ORDO VIRTUTUM _ Seminar über die Musik Hildegard von Bingens

Lade Karte ...

01.03.19 - 03.03.19
17:00 - 14:00

Dorfkirche Hohenkirchen, Hohenkirchen


ORDO VIRTUTUM _ Seminar über die Musik Hildegard von Bingens

Dieses Seminar taucht ein in die wundersame musikalische Welt der eigenwilligen Äbtissin und Visionärin Hildegard von Bingen.

Genau 840 Jahre nach dem Ableben Hildegard von Bingen’s im Jahr 1179 beschäftigen wir uns mit ausgewählten Kompositionen dieser weltberühmten Universalgelehrten auf der Basis der Originalhandschriften des 12. Jahrhunderts.

Die einstimmigen musikalischen Werke Hildegard von Bingens sind uns heute in zwei Hauptquellen überliefert, dem “Dendermonde Kodex“ (um 1170) und dem sogenannten “Riesenkodex” (um 1176).
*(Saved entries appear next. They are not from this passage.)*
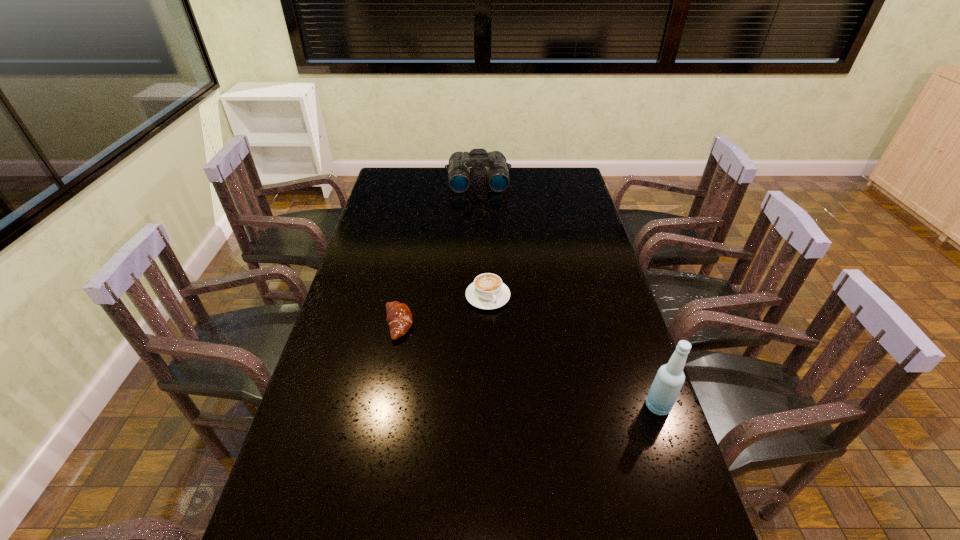 Identify the location of vacant space located through the lenses of the third shortest object. pos(481,213).

Find the location of a particular element. The width and height of the screenshot is (960, 540). free region located 0.220m through the lenses of the third shortest object is located at coordinates (482, 222).

I want to click on vacant space situated 0.170m on the side of the cappuccino with the handle, so tap(517, 350).

You are a GUI agent. You are given a task and a screenshot of the screen. Output one action in this format:
    pyautogui.click(x=<x>, y=<y>)
    Task: Click on the vacant space situated 0.310m on the side of the cappuccino with the handle
    This screenshot has width=960, height=540.
    Given the screenshot: What is the action you would take?
    pyautogui.click(x=539, y=388)

Identify the location of free location located on the side of the cappuccino with the handle. (531, 374).

Where is `object present at the far edge`? object present at the far edge is located at coordinates (498, 178).

The image size is (960, 540). Identify the location of object that is at the left edge. (399, 318).

The width and height of the screenshot is (960, 540). I want to click on object at the right edge, so click(x=670, y=377).

The width and height of the screenshot is (960, 540). In the image, there is a desktop. Find the location of `vacant region at the far edge`. vacant region at the far edge is located at coordinates (448, 188).

This screenshot has height=540, width=960. In the image, there is a desktop. Find the location of `vacant region at the left edge`. vacant region at the left edge is located at coordinates (388, 260).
Der großformatige “Riesenkodex” bietet neben dem bis auf zwei Gesänge kompletten Bestand des “Dendermonde Kodex” noch weitere Kompositionen: ein Kyrie eleison und ein Alleluia für die Messfeier sowie das pädagogische Singspiel “Ordo Virtutum”.

ORDO VIRTUTUM ist ein liturgisches Drama und besteht aus 77 unterschiedlichen kurzen und längeren Gesangsstücken für Soli und Chor. Es handelt von einer menschlichen Seele (anima), welche vom Teufel dazu verführt wird, die Klostergemeinschaft zu verlassen und sich den Freuden des weltlichen Lebens hinzugeben. Aber der Chor der Propheten und Patriarchen sowie einzelne personifizierte Tugenden wie Demut (Königin der Tugenden), himmlische Liebe, Verachtung der Welt, Disziplin, Nächstenliebe, Bescheidenheit, Barmherzigkeit, Keuschheit und Gottesfurcht retten die Seele aus den Fängen des Teufels und sie kehrt zurück in die klösterliche Gemeinschaft. Der Teufel singt in diesem Stück nicht. Er spricht, flüstert und schreit, denn Hildegard ist offenbar der Meinung, dass der Teufel nicht singen kann!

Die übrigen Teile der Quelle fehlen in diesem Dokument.